** What is expected **
In the data below, the answer is the run of lines from the line containing "Gemeinde bzw. das zuständige Finanzamt." through the line containing "2023, 892 EUR je Einwohner", both included; print it exactly and nothing else.

** Dataset extract **
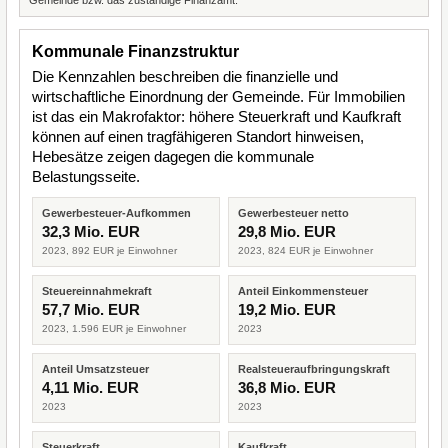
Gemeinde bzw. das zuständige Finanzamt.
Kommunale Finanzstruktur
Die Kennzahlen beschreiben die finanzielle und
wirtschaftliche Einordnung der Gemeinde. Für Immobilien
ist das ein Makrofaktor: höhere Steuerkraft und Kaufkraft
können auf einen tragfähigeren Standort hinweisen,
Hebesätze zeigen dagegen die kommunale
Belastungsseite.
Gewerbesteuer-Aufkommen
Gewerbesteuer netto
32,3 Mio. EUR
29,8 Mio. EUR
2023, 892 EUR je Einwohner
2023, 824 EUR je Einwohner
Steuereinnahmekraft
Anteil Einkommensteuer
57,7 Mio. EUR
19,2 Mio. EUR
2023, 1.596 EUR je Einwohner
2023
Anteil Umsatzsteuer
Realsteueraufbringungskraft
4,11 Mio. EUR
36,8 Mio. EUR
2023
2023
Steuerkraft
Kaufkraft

* * *

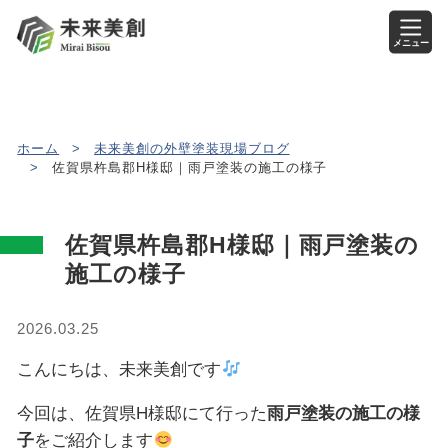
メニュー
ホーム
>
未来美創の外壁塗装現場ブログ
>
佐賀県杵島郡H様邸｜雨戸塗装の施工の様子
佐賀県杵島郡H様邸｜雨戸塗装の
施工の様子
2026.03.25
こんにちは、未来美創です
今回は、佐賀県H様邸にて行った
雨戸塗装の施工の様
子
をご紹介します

** Answer box **
Gemeinde bzw. das zuständige Finanzamt.
Kommunale Finanzstruktur
Die Kennzahlen beschreiben die finanzielle und
wirtschaftliche Einordnung der Gemeinde. Für Immobilien
ist das ein Makrofaktor: höhere Steuerkraft und Kaufkraft
können auf einen tragfähigeren Standort hinweisen,
Hebesätze zeigen dagegen die kommunale
Belastungsseite.
Gewerbesteuer-Aufkommen
Gewerbesteuer netto
32,3 Mio. EUR
29,8 Mio. EUR
2023, 892 EUR je Einwohner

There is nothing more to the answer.